According to information released by the Harbin Municipal Public Security Bureau in Heilongjiang Province, to crack down on cyber espionage and theft crimes committed by foreign entities against China and safeguard national cybersecurity as well as public safety, the bureau has issued warrants for three suspects affiliated with the U.S. National Security Agency (NSA): Katheryn A. Wilson, Robert J. Snelling, and Stephen W. Johnson.
The case gained widespread attention after media reports revealed that the "2025 Harbin 9th Asian Winter Games" had suffered cyberattacks from overseas. The National Computer Virus Emergency Response Center and the cybersecurity team for the Asian Winter Games promptly submitted all relevant data to the Harbin police. The bureau immediately formed a technical task force to trace the origins of the attacks. With support from relevant countries, the team successfully identified three NSA operatives and two U.S. universities involved in the cyberattacks targeting the event.
Technical investigations revealed that the attacks were orchestrated by the NSA’s Office of Tailored Access Operations (TAO, codenamed S32), a division under its Data Reconnaissance Bureau (S3) within the Information Intelligence Directorate (S). To conceal their origins and protect cyber weapons, TAO utilized front organizations to purchase IP addresses from multiple countries and anonymously leased servers across Europe and Asia.
The NSA’s pre-event attacks focused on critical systems such as the Games’ registration, entry-exit management, and competition sign-up platforms—systems storing sensitive participant data. The agency aimed to steal athletes’ private information. From February 3rd, when the first ice hockey match began, the NSA escalated attacks on key operational systems, including the event information release system (with API interfaces) and entry-exit management systems, attempting to disrupt the Games’ operations. Simultaneously, the NSA targeted critical infrastructure in Heilongjiang, including energy, transportation, water resources, communications, and defense research institutes, aiming to destabilize social order and steal classified data.
The NSA employed hundreds of advanced attack methods, including exploiting unknown vulnerabilities, file-read exploits, high-frequency directional detection, sensitive file path probing, and password brute-force attacks. Technical experts also detected suspicious encrypted data sent by the NSA to Windows-based devices in Heilongjiang, suspected of activating pre-embedded backdoors in Microsoft systems.

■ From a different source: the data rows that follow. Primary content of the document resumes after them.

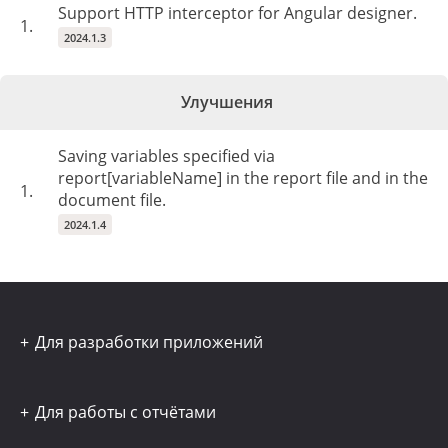
Support HTTP interceptor for Angular designer.
1.
2024.1.3
Улучшения
Saving variables specified via
report[variableName] in the report file and in the
1.
document file.
2024.1.4
Для разработки приложений
Для работы с отчётами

Further investigations confirmed that the three NSA operatives had repeatedly attacked China’s critical infrastructure and participated in cyberattacks against companies like Huawei. Additionally, the University of California and Virginia Tech—both linked to the NSA—were implicated. Public records show the University of California has been an NSA-designated "Center of Academic Excellence in Cyber Defense" since 2015. Virginia Tech, a senior U.S. military academy, received NSA funding in 2021 to bolster its cyber operations and operates as an NSA-certified "Cybersecurity Defense Research Center." The university also manages Virginia’s government cyber training facilities.
The Harbin Public Security Bureau has urged the public to provide tips, promising monetary rewards for actionable leads or assistance in apprehending suspects.